Source data
________________

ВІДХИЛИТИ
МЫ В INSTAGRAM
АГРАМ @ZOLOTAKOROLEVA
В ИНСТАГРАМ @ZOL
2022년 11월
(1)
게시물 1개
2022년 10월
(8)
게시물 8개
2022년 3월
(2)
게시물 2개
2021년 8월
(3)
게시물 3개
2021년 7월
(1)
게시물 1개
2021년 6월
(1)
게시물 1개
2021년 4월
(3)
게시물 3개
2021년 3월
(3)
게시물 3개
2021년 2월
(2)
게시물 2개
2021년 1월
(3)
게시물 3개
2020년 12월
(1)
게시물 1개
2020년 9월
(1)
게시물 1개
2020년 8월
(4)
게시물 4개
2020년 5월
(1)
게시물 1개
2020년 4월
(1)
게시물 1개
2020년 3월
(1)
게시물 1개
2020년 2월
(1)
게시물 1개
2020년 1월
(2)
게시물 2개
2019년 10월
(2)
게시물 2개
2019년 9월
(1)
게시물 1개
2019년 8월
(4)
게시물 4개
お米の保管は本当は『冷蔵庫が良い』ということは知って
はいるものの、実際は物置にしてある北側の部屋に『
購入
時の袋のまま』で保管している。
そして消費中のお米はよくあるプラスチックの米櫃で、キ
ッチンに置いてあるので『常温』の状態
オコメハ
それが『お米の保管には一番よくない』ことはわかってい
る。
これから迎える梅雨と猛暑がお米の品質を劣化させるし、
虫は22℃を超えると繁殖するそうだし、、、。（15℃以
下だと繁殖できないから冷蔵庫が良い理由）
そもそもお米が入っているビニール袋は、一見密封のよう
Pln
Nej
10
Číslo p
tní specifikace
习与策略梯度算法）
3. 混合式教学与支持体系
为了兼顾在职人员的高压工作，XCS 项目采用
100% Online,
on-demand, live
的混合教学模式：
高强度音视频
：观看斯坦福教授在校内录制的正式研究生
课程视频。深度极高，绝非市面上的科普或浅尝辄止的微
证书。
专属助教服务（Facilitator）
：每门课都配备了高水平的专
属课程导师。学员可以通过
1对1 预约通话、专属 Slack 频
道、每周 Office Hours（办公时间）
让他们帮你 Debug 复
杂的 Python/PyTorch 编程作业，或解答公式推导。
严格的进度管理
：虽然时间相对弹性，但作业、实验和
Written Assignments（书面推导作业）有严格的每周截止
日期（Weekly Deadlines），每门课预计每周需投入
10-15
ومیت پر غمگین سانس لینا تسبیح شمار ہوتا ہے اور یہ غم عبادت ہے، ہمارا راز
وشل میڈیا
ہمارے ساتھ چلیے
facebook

________________

### [TASK BRIEF]
All that the answer may hold is the lines from the one with "属课程导师。学员可以通过" through the end of the data, set down exactly as they appear.

### [RESPONSE BELOW]
属课程导师。学员可以通过
1对1 预约通话、专属 Slack 频
道、每周 Office Hours（办公时间）
让他们帮你 Debug 复
杂的 Python/PyTorch 编程作业，或解答公式推导。
严格的进度管理
：虽然时间相对弹性，但作业、实验和
Written Assignments（书面推导作业）有严格的每周截止
日期（Weekly Deadlines），每门课预计每周需投入
10-15
ومیت پر غمگین سانس لینا تسبیح شمار ہوتا ہے اور یہ غم عبادت ہے، ہمارا راز
وشل میڈیا
ہمارے ساتھ چلیے
facebook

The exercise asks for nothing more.